# Cannon D20 Error 99?



## mpdc (Apr 10, 2006)

Anyone know what the heck is going on?  My batery looks fully charged, my memory has been formatted, why do I keep getting error 99 when I take a shot, and why does the auto focus not respond?


----------



## Big Mike (Apr 10, 2006)

My guess would be that the lens is not communicating properly.  Take the lens off and put it back on.  Also, check that the metal contacts are clean, maybe give then a wipe.

Is it a Canon lens, or another brand?


----------



## darich (Apr 10, 2006)

The lens may be faulty.
Have you tried it with another camera?


----------



## 2framesbelowzero (Apr 10, 2006)

Is Error 99 explained in a troubleshooting section of the manual ?


----------



## darich (Apr 11, 2006)

2framesbelowzero said:
			
		

> Is Error 99 explained in a troubleshooting section of the manual ?

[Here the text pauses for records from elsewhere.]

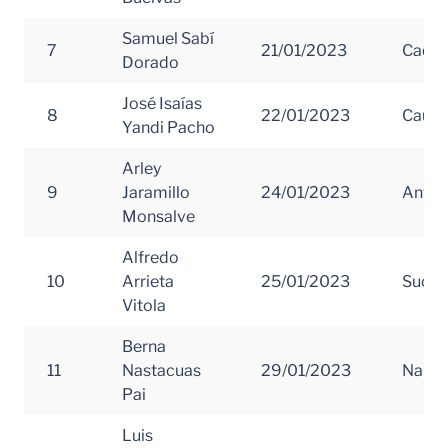
Samuel Sabí
7
21/01/2023
Caque
Dorado
José Isaías
8
22/01/2023
Cauc
Yandi Pacho
Arley
9
Jaramillo
24/01/2023
Antio
Monsalve
Alfredo
10
Arrieta
25/01/2023
Sucre
Vitola
Berna
11
Nastacuas
29/01/2023
Nariñ
Pai
Luis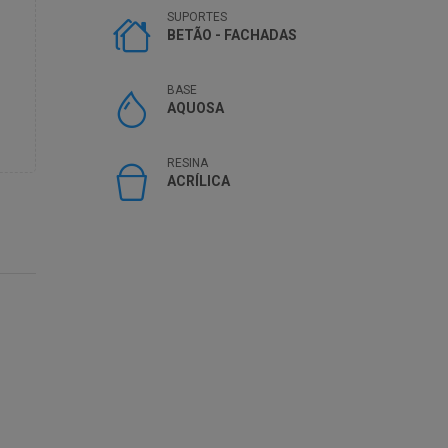
SUPORTES
BETÃO - FACHADAS
BASE
AQUOSA
RESINA
ACRÍLICA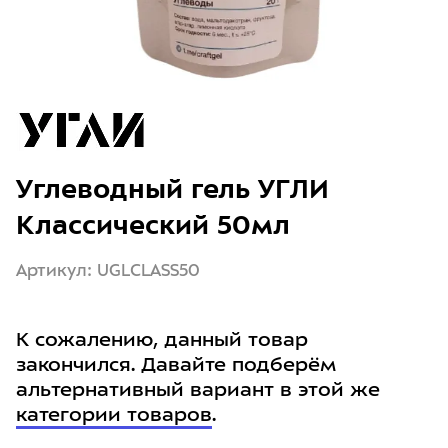
Углеводный гель УГЛИ
Классический 50мл
Артикул: UGLCLASS50
К сожалению, данный товар
закончился. Давайте подберём
альтернативный вариант в этой же
категории товаров
.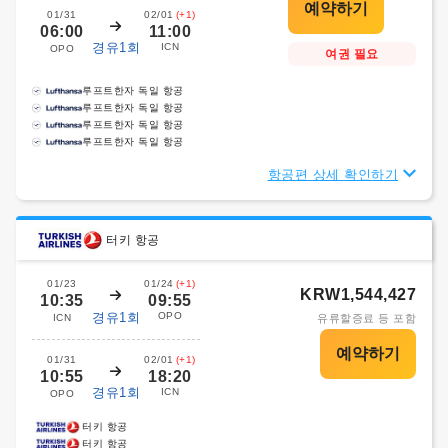
01/31
02/01
(+1)
06:00
11:00
경유1회
ICN
OPO
여권 필요
루프트한자 독일 항공
루프트한자 독일 항공
루프트한자 독일 항공
루프트한자 독일 항공
항공편 상세 확인하기
터키 항공
01/23
01/24
(+1)
KRW1,544,427
10:35
09:55
경유1회
OPO
ICN
유류할증료 등 포함
01/31
02/01
(+1)
10:55
18:20
경유1회
ICN
OPO
터키 항공
터키 항공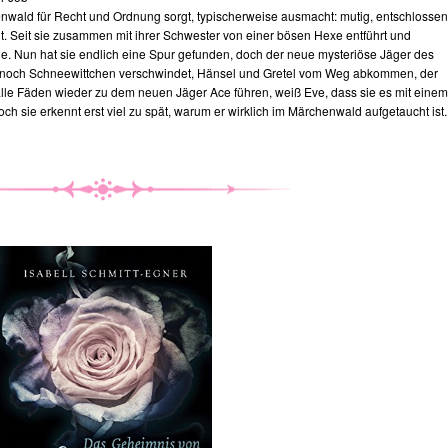
henwald für Recht und Ordnung sorgt, typischerweise ausmacht: mutig, entschlossen
. Seit sie zusammen mit ihrer Schwester von einer bösen Hexe entführt und
he. Nun hat sie endlich eine Spur gefunden, doch der neue mysteriöse Jäger des
 noch Schneewittchen verschwindet, Hänsel und Gretel vom Weg abkommen, der
alle Fäden wieder zu dem neuen Jäger Ace führen, weiß Eve, dass sie es mit einem
 sie erkennt erst viel zu spät, warum er wirklich im Märchenwald aufgetaucht ist..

Error 99 is described as anything not previously covered by any other error!!!
It does mention lens fault nad removing the battery as possible cause and/or  solution but it's vague to say the least.


----------



## spiky_simon (Apr 11, 2006)

Err 99 seems most commonly associated with dodgy lens communication, for example it might occur when using old Sigma lenses, or if yor contacts aren't clean (as was mentioned before)


----------



## hot shot (Apr 11, 2006)

right clean the contacts on the lense if that doesnt work what lense are you using and what year did you buy it. it sounds like the lense isnt compatable with the camera (if its the first time you've used the lense). what cannon did was they changed the chips in side the lenses and camera so new digital camera dont work with pre digital  lense they dont have to be cheep lenses ether i have a stigma 500mm (£550) that was bought a few months befor digital became mainstreem and thats not compatable. if this is the case seach google for lense rechipping (its not cheep) but youll probably end up having to buy a new lense


----------



## M @ k o (Apr 11, 2006)

If all the above advice fells, you might have a cracked mirror.


----------



## blazingcontent (Nov 19, 2007)

I think it is a problem with the grip which Canon will repair for free. Go to Canon's site and search under Canon 20D.


----------